Question Is there any general motivation why we do that? (And after reading the rest of the question, is the motivation I've provided the right one, or are there others?)

I have studied linear algebra, so I know about involution, and adjoints/self-adjoints, where complex conjugation is a very nice example. My guess is that this comes from the fact about the roots of polynomials, where in the quadratic case, we have

$$ ax^2 + bx + c = 0 $$ and the solutions $$ x_{1,2} = \frac{-b\pm \sqrt{b^2-4ac}}{2a}. $$ And when $b^2-4ac < 0$, then $\sqrt{b^2-4ac}$ becomes imaginary \begin{align} \sqrt{(-1)\vert b^2-4ac\vert}=\sqrt{(-1)}\sqrt{\vert b^2-4ac\vert}=i\sqrt{\vert b^2-4ac\vert} \end{align} And we get the solutions $$ x_{1,2} = \frac{-b}{2a}\pm i\frac{\sqrt{\vert b^2-4ac\vert}}{2a} $$ which only differ in the sign before the imaginary part. Also in the general case, whenever $z$ is the root of $p$, then $\overline{z}$ is also root of $p$. Therefore creating the operation $\overline{\hphantom{a}\cdot\hphantom{a}}$ is justified.

Answer 1

One motivation, if you can call it that, is that $i^2=-1$ does not define $i$, because $-i$ also satisfies that equation.

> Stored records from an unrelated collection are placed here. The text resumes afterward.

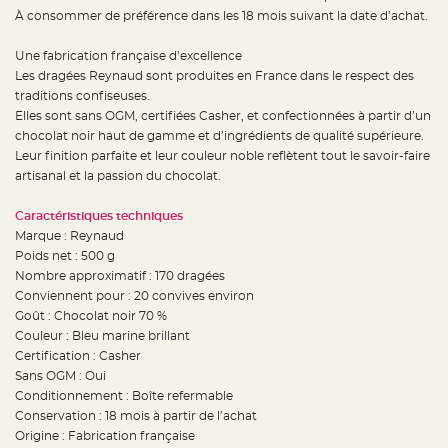
e
À consommer de préférence dans les 18 mois suivant la date d’achat.
n
t
u
Une fabrication française d’excellence
r
e
Les dragées Reynaud sont produites en France dans le respect des
M
a
traditions confiseuses.
r
Elles sont sans OGM, certifiées Casher, et confectionnées à partir d’un
i
a
chocolat noir haut de gamme et d’ingrédients de qualité supérieure.
g
e
Leur finition parfaite et leur couleur noble reflètent tout le savoir-faire
artisanal et la passion du chocolat.
D
é
Caractéristiques techniques
c
Marque : Reynaud
o
Poids net : 500 g
r
a
Nombre approximatif : 170 dragées
t
Conviennent pour : 20 convives environ
i
Goût : Chocolat noir 70 %
o
Couleur : Bleu marine brillant
n
Certification : Casher
t
Sans OGM : Oui
a
b
Conditionnement : Boîte refermable
l
Conservation : 18 mois à partir de l’achat
e
Origine : Fabrication française
m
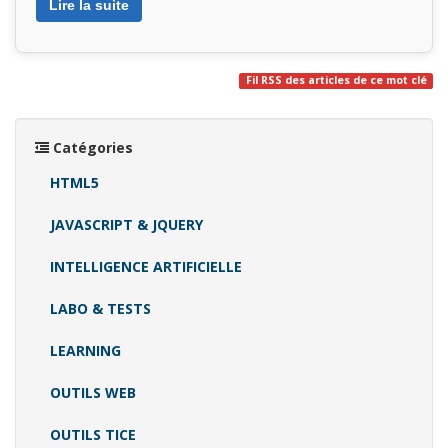
Lire la suite
Fil RSS des articles de ce mot clé
Catégories
HTML5
JAVASCRIPT & JQUERY
INTELLIGENCE ARTIFICIELLE
LABO & TESTS
LEARNING
OUTILS WEB
OUTILS TICE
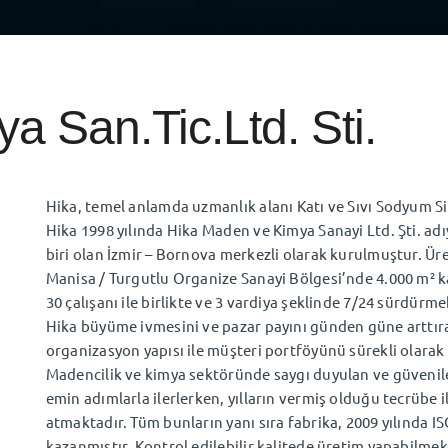
 San.Tic.Ltd. Sti.
Hika, temel anlamda uzmanlık alanı Katı ve Sıvı Sodyum Sili
Hika 1998 yılında Hika Maden ve Kimya Sanayi Ltd. Şti. adı
biri olan İzmir – Bornova merkezli olarak kurulmuştur. Üret
Manisa / Turgutlu Organize Sanayi Bölgesi’nde 4.000 m² ka
30 çalışanı ile birlikte ve 3 vardiya şeklinde 7/24 sürdürme
Hika büyüme ivmesini ve pazar payını günden güne arttırara
organizasyon yapısı ile müşteri portföyünü sürekli olarak
Madencilik ve kimya sektöründe saygı duyulan ve güvenile
emin adımlarla ilerlerken, yılların vermiş olduğu tecrübe 
atmaktadır. Tüm bunların yanı sıra fabrika, 2009 yılında I
kazanmıştır. Kontrol edilebilir kalitede üretim yapabilmek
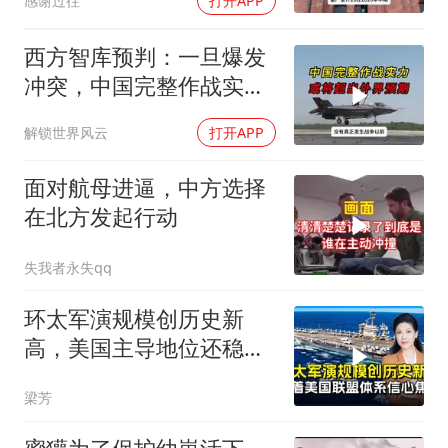
感谢过往
打开APP
西方智库预判：一旦爆发
冲突，中国完整作战实力
或将超出外界预期
解锁世界风云
打开APP
面对航母进逼，中方选择
在北方发起行动
失我者永失qq
环太军演规模创历史新
高，美国主导地位还稳得
住吗
梁芳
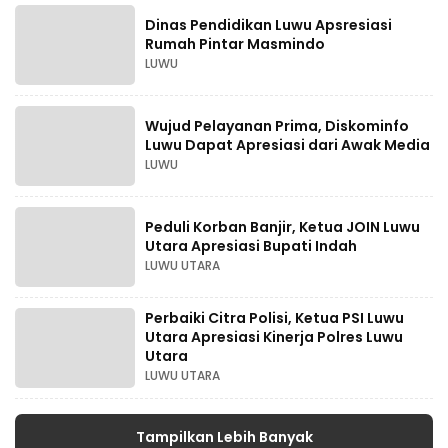
Dinas Pendidikan Luwu Apsresiasi
Rumah Pintar Masmindo
LUWU
Wujud Pelayanan Prima, Diskominfo
Luwu Dapat Apresiasi dari Awak Media
LUWU
Peduli Korban Banjir, Ketua JOIN Luwu
Utara Apresiasi Bupati Indah
LUWU UTARA
Perbaiki Citra Polisi, Ketua PSI Luwu
Utara Apresiasi Kinerja Polres Luwu
Utara
LUWU UTARA
Tampilkan Lebih Banyak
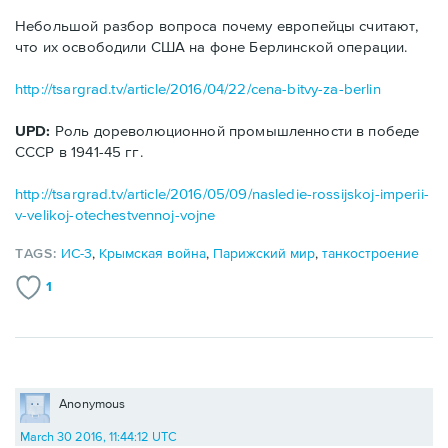
Небольшой разбор вопроса почему европейцы считают,
что их освободили США на фоне Берлинской операции.
http://tsargrad.tv/article/2016/04/22/cena-bitvy-za-berlin
UPD:
Роль дореволюционной промышленности в победе
СССР в 1941-45 гг.
http://tsargrad.tv/article/2016/05/09/nasledie-rossijskoj-imperii-
v-velikoj-otechestvennoj-vojne
TAGS:
ИС-3
,
Крымская война
,
Парижский мир
,
танкостроение
1
Anonymous
March 30 2016, 11:44:12 UTC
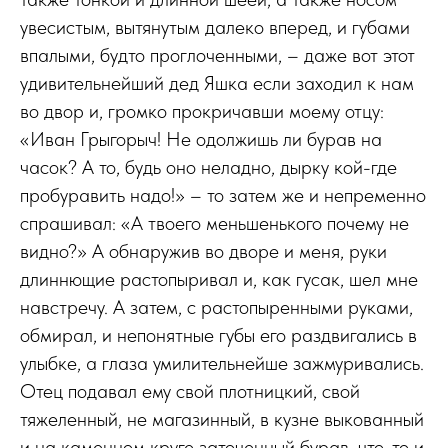
увесистым, вытянутым далеко вперед, и губами
впалыми, будто проглоченными, – даже вот этот
удивительнейший дед Яшка если заходил к нам
во двор и, громко прокричавши моему отцу:
«Иван Грыгорыч! Не одолжишь ли бурав на
часок? А то, будь оно неладно, дырку кой-где
пробуравить надо!» – то затем же и непременно
спрашивал: «А твоего меньшенького почему не
видно?» А обнаружив во дворе и меня, руки
длиннющие растопыривал и, как гусак, шел мне
навстречу. А затем, с растопыренными руками,
обмирал, и непонятные губы его раздвигались в
улыбке, а глаза умилительнейше зажмуривались.
Отец подавал ему свой плотницкий, свой
тяжеленный, не магазинный, в кузне выкованный
и на каменном круге заточенный бурав, что-то и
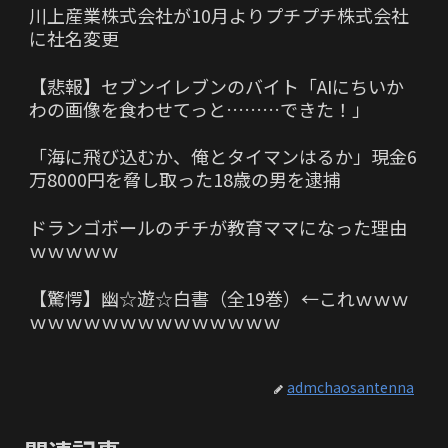
川上産業株式会社が10月よりプチプチ株式会社
に社名変更
【悲報】セブンイレブンのバイト「AIにちいか
わの画像を食わせてっと………できた！」
「海に飛び込むか、俺とタイマンはるか」現金6
万8000円を脅し取った18歳の男を逮捕
ドランゴボールのチチが教育ママになった理由
ｗｗｗｗｗ
【驚愕】幽☆遊☆白書（全19巻）←これｗｗｗ
ｗｗｗｗｗｗｗｗｗｗｗｗｗｗ
admchaosantenna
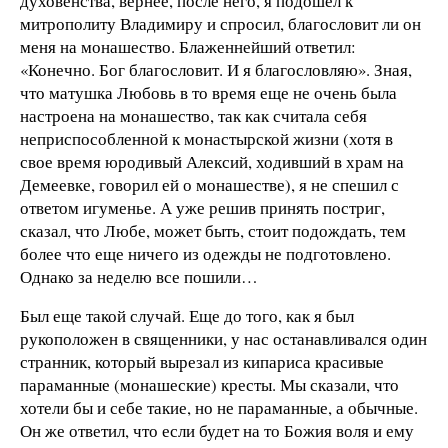
духовенства, вернее, после него, я подошел к
митрополиту Владимиру и спросил, благословит ли он
меня на монашество. Блаженнейший ответил:
«Конечно. Бог благословит. И я благословляю». Зная,
что матушка Любовь в то время еще не очень была
настроена на монашество, так как считала себя
неприспособленной к монастырской жизни (хотя в
свое время юродивый Алексий, ходивший в храм на
Демеевке, говорил ей о монашестве), я не спешил с
ответом игуменье. А уже решив принять постриг,
сказал, что Любе, может быть, стоит подождать, тем
более что еще ничего из одежды не подготовлено.
Однако за неделю все пошили…
Был еще такой случай. Еще до того, как я был
рукоположен в священники, у нас останавливался один
странник, который вырезал из кипариса красивые
параманные (монашеские) кресты. Мы сказали, что
хотели бы и себе такие, но не параманные, а обычные.
Он же ответил, что если будет на то Божия воля и ему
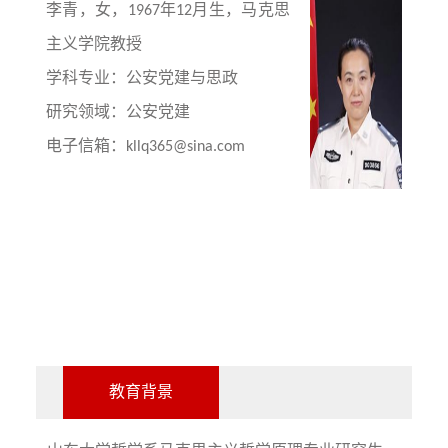
李
青，女，1967年12月生，马克思
主义学院教授
学科专业：公安党建与思政
研究领域：公安党建
电子信箱：
kllq365@sina.com
教育背景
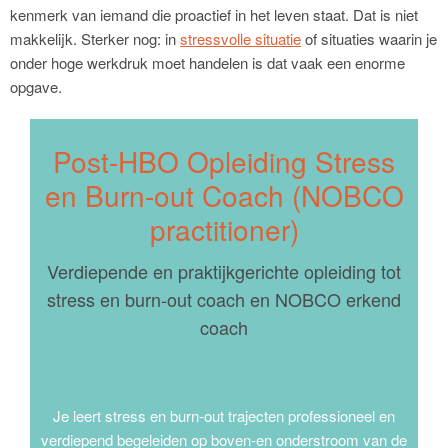
kenmerk van iemand die proactief in het leven staat. Dat is niet
makkelijk. Sterker nog: in
stressvolle situatie
of situaties waarin je
onder hoge werkdruk moet handelen is dat vaak een enorme
opgave.
Post-HBO Opleiding Stress
en Burn-out Coach (NOBCO
practitioner)
Verdiepende en praktijkgerichte opleiding tot
stress en burn-out coach en NOBCO erkend
coach
Je leert stress en burn-out trajecten professioneel en
verdiepend begeleiden op boven-en onderstroom van de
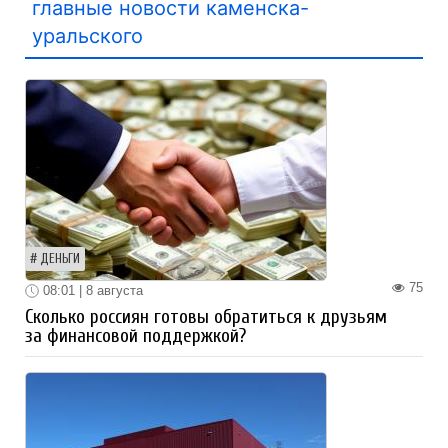
главные новости каменска-
уральского
ДЕНЬГИ
75
08:01 | 8 августа
Сколько россиян готовы обратиться к друзьям
за финансовой поддержкой?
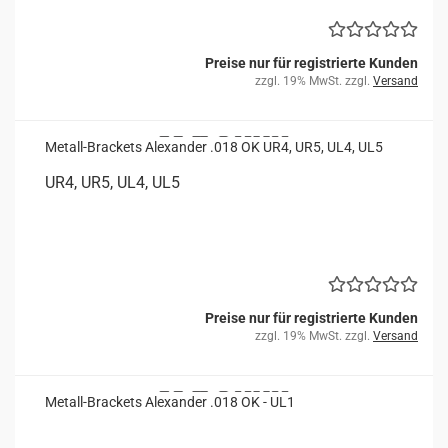
Preise nur für registrierte Kunden
zzgl. 19% MwSt. zzgl.
Versand
Metall-​​Bra­ckets Alex­an­der .018 OK UR4, UR5, UL4, UL5
UR4, UR5, UL4, UL5
Preise nur für registrierte Kunden
zzgl. 19% MwSt. zzgl.
Versand
Metall-​​Bra­ckets Alex­an­der .018 OK - UL1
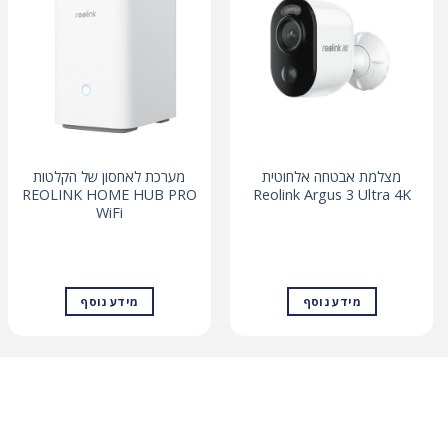
מצלמת אבטחה אלחוטית
מערכת לאחסון של הקלטות
REOLINK HOME HUB PRO
Reolink Argus 3 Ultra 4K
WiFi
מידע נוסף
מידע נוסף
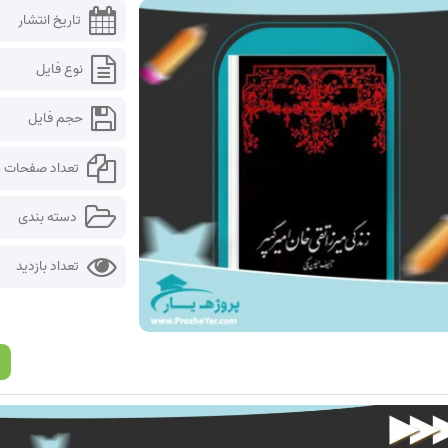
تاریخ انتشار
نوع فایل
حجم فایل
تعداد صفحات
دسته بندی
تعداد بازدید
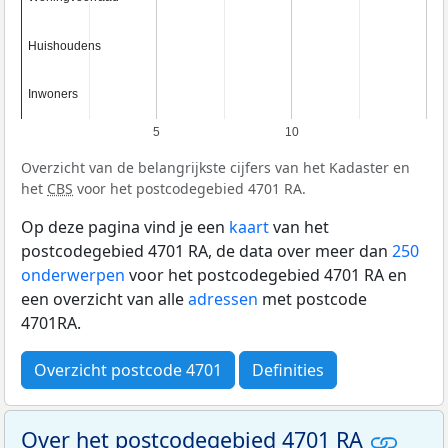
Huishoudens
Huishoudens
Inwoners
Inwoners
5
10
Overzicht van de belangrijkste cijfers van het Kadaster en
het
CBS
voor het postcodegebied 4701 RA.
Op deze pagina vind je een
kaart
van het
postcodegebied 4701 RA, de data over meer dan
250
onderwerpen
voor het postcodegebied 4701 RA en
een overzicht van alle
adressen
met postcode
4701RA.
Overzicht postcode 4701
Definities
Over het postcodegebied 4701 RA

So, there are two elements that could be $i$ and there is no algebraic reason for choosing one over the other. In other words, $\pm i$ are interchangeable, hence conjugation.

Technically, interchangeable means that there is an $\mathbb R$-automorphism of $\mathbb C$ interchanging $i$ and $-i$.

Answer 2

If $f(x)$ is a polynomial with real coefficients, and $z \in \mathbb C$ is a root of $f$, then $\overline{z}$ is also a root of $f$; in other words complex conjugation acts on the roots of $f$, and we can separate the roots of $f$ into orbits according to this action. An orbit is either a root with $z = \overline{z}$, i.e. a real root, or a pair $\{z, \overline{z}\}$ consisting of a non-real complex number and its complex conjugate. If $z_1, \dots, z_k$ are the real roots and $\{w_1, \overline{w_1}\}, \dots, \{w_r, \overline{w_r}\}$ are the pairs of complex-conjugate roots of $f$, it follows that $f$ factors as

$$f(x) = c \big((x-z_1)(x-z_2)\cdots(x-z_k)\big) \times \big((x^2-2\Re w_1 + |w_1|^2\big)\cdots(x^2-2\Re w_r + |w_r|^2\big))$$

All of the polynomials have real coefficients.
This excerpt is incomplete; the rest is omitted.